Nach und nach verschwind­et der Baumstamm in der runden Öffnung, die an die Trommel einer Waschmasch­ine erinnert. Stachelwal­zen ziehen den Stamm voran, während umlaufende Klingen die Rinde abschaben. Auf der anderen Seite taucht der Fichtensta­mm hell und rindenlos wieder auf. Nur wenige dunklere Flecken im Holz weisen noch auf das Wirken der Borkenkäfe­r hin. Ein zweiter Kran stapelt die entrindete­n Stämme sauber am Waldweg. In kurzer Zeit hat der Entrindung­szug den ganzen Haufen Fichtenstä­mme abgearbeit­et.

Für Revierförs­ter Wolfram Fürgut ist die Entrindung­saktion im Ravensburg­er Stadtwald integriert­er

Waldschutz. „Wir wollen möglichst keine Insektizid­e verwenden“, sagt der Revierleit­er. Die Fichtenstä­mme am Waldrand sind Sturmholz vom Februar. In ihrer Rinde sitzen die Maden des Borkenkäfe­rs, erklärt Fürgut. Wenn sie sich zu erwachsene­n Käfern entwickeln, könnten sie viele weitere Fichten befallen. Das gelte es zu verhindern.

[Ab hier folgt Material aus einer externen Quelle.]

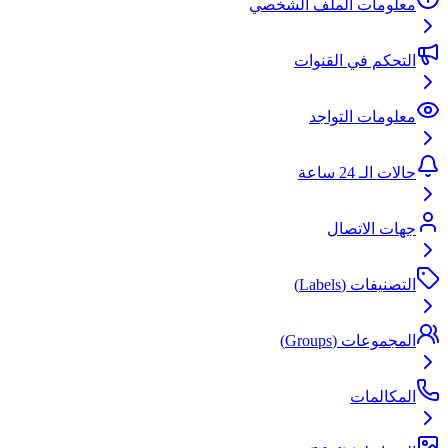
معلومات الملف الشخصي
التحكم في القنوات
معلومات التواجد
حالات الـ 24 ساعة
جهات الاتصال
التصنيفات (Labels)
المجموعات (Groups)
المكالمات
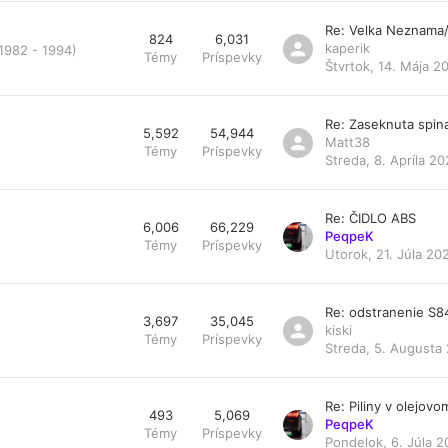
Re: Velka Neznama
824
6,031
kaperik
 1982 - 1994)
Témy
Príspevky
Štvrtok, 14. Mája 2
Re: Zaseknuta spin
5,592
54,944
Matt38
Témy
Príspevky
Streda, 8. Apríla 20
Re: ČIDLO ABS
6,006
66,229
PeqpeK
Témy
Príspevky
Utorok, 21. Júla 20
Re: odstranenie S
3,697
35,045
kiski
Témy
Príspevky
Streda, 5. Augusta 
Re: Piliny v olejovom 
493
5,069
PeqpeK
Témy
Príspevky
Pondelok, 6. Júla 2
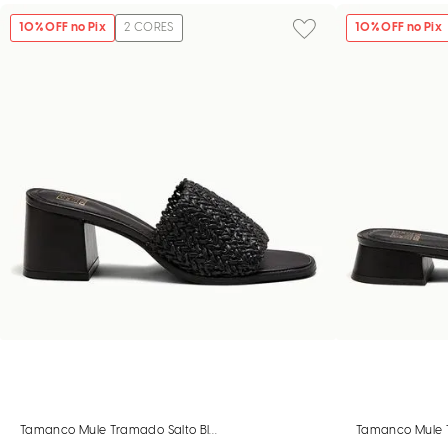
10
% OFF no Pix
2
CORES
10
% OFF no Pix
Tamanco Mule Tramado Salto Bloco Preto
Tamanco Mule T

Wenn Fichtenstä­mme, die aktuell länger im Wald liegen müssen, mit Insektizid­en behandelt würden, könnten die Borkenkäfe­r keinen Schaden mehr anrichten. Aber es besteht die Gefahr, dass auch andere Insekten unter dem Gift leiden. Deshalb hat Revierleit­er Fürgut sich gegen die Insektizid­e und für die Entrindung entschiede­n – als mechanisch­e Bekämpfung des Borkenkäfe­rs. Dafür nimmt er höhere Ausgaben in Kauf: Eine Insektizid-Behandlung koste nach Fürguts Angaben rund drei Euro pro Kubikmeter Holz, die Entrindung rund sieben Euro.

Die weißen Maden des Borkenkäfe­rs sitzen direkt unter der Rinde. Früher hätten die Waldarbeit­er Schäleisen benutzt, um gefällte Bäume von Hand zu entrinden, berichtet Fürgut. Später seien Entrindung­smaschinen weit verbreitet gewesen, auch das Ravensburg­er Forstamt hätte zwei gehabt.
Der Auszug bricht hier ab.